Friant districts are scrambling to try to mitigate the damages caused by the federal and state agencies’ actions by acquiring water through groundwater, transfer and exchange programs. “Those programs are expensive and supplies are difficult to come by,” said Jacobsma. “While helping some, those programs fall far short of the critical water needs we have targeted as being 200,000 acre-feet. That is the amount upon which Friant barely got by in 1977. This year is wetter but the regulatory environment has left Friant with no project water at all. It’s incomprehensible.”
Among the extremely limited supplies of water that have been arranged are a few thousand acre-feet of water left unused when the San Joaquin River Restoration Program’s interim fishery flows were suspended in early February. That emergency “health and safety” supply is being delivered, through a banking arrangement with the Fresno Irrigation District, to four East Side communities with no municipal water supply except the Friant-Kern Canal – Orange Cove, Lindsay, Strathmore and Terra Bella. In addition, several thousand acre-feet of water is being made available to Friant agricultural districts that were able to pay the higher costs associated with temporarily banking the unreleased restoration water.
Groundwater pumping has become largely the source of water supplies in most Friant districts. The water table, already stressed by the previous two years of below average Friant Division water deliveries, will continue to decline.
Some areas served by the Friant-Kern Canal along the Sierra Nevada foothills have little or no groundwater availability but are fully developed farmland.

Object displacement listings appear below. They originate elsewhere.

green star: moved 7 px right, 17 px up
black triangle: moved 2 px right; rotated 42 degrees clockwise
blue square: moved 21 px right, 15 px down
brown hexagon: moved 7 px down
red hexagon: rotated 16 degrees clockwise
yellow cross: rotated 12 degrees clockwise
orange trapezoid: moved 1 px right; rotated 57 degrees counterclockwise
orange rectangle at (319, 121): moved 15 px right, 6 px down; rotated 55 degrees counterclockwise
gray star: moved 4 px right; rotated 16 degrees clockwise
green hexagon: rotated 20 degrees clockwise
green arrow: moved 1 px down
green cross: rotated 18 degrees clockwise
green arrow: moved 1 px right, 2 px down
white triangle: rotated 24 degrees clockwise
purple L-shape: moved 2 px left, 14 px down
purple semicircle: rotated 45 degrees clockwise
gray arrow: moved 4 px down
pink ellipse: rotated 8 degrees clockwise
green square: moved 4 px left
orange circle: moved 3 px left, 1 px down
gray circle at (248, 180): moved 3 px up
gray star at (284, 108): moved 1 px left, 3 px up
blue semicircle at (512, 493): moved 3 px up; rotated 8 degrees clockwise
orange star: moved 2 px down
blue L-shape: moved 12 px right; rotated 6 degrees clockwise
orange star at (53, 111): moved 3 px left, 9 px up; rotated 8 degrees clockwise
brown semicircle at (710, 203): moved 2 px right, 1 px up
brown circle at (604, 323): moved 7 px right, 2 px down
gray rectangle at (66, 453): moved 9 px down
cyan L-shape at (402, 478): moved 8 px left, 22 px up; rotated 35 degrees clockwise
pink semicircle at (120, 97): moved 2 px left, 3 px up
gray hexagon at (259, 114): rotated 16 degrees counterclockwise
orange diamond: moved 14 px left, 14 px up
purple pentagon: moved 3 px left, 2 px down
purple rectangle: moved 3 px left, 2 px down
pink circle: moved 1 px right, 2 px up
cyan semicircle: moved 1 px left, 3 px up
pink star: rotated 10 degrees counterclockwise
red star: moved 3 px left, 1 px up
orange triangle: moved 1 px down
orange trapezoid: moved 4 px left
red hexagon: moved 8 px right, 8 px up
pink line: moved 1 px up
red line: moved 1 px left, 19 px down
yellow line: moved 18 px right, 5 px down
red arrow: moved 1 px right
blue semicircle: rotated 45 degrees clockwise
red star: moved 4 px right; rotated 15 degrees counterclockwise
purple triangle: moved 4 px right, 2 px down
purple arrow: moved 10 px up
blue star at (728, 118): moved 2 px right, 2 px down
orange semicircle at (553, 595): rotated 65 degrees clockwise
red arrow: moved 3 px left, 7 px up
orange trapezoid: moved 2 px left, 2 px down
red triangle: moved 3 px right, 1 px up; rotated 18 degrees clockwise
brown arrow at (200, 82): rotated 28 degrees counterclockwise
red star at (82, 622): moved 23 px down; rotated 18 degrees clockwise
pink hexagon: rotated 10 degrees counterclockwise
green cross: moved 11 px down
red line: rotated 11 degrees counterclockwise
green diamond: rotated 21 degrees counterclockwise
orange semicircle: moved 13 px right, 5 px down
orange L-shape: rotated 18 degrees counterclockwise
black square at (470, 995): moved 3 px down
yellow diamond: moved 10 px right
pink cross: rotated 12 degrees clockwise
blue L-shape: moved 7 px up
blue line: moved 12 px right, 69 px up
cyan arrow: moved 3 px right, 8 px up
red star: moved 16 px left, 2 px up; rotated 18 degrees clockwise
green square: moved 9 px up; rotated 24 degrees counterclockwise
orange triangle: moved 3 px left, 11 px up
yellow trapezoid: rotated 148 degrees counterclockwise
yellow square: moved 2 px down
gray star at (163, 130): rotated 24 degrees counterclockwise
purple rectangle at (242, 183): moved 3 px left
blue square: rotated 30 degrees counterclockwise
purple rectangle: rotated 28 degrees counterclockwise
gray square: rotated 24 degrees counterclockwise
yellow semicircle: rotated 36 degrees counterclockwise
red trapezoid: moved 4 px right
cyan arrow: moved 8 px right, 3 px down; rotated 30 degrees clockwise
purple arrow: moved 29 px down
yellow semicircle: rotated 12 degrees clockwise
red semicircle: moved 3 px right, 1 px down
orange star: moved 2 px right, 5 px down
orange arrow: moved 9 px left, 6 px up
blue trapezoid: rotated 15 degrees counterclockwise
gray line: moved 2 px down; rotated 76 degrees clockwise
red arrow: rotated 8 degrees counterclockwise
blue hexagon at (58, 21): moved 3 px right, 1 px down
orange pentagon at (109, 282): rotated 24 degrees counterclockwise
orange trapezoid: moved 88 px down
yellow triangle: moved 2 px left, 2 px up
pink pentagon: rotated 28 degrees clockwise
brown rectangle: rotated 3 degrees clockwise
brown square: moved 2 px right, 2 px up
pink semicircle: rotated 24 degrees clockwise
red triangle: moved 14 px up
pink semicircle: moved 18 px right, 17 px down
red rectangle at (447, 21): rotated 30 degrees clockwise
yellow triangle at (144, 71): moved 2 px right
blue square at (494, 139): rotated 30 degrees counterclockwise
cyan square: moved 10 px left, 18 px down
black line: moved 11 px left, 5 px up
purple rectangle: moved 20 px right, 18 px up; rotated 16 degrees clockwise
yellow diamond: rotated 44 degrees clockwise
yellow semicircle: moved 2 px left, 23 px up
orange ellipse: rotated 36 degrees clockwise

It is in those areas that thousands of acres of permanent plantings stand to be lost this summer, along with huge economic impacts and losses of jobs. The Friant Division service area is among the world’s most productive agricultural regions and is heavily planted to permanent crops.
The San Joaquin River water destined to be released beginning Thursday has always been at the heart of the Friant Division’s supply. In the late 1930s, Reclamation signed an “exchange of waters” agreement enabling the agency to divert water at Friant Dam. In exchange, the Bureau agreed to provide the territory formerly within the massive ranch of the old cattle firm Miller & Lux with the substitute supply of water from the Delta, delivered through the Delta-Mendota Canal to Mendota Pool. The old Miller & Lux rights continue to exist and underlie four western San Joaquin Valley districts and canal companies known as the San Joaquin River Exchange Contractors, as successors to Miller & Lux.

The Friant Water Authority is a public joint-powers agency representing 21 water agencies that deliver Central Valley Project water
from the San Joaquin River to more than one million acres along the southern San Joaquin Valley’s East Side.
The Authority operates and maintains the Friant-Kern Canal for the U.S. Bureau of Reclamation.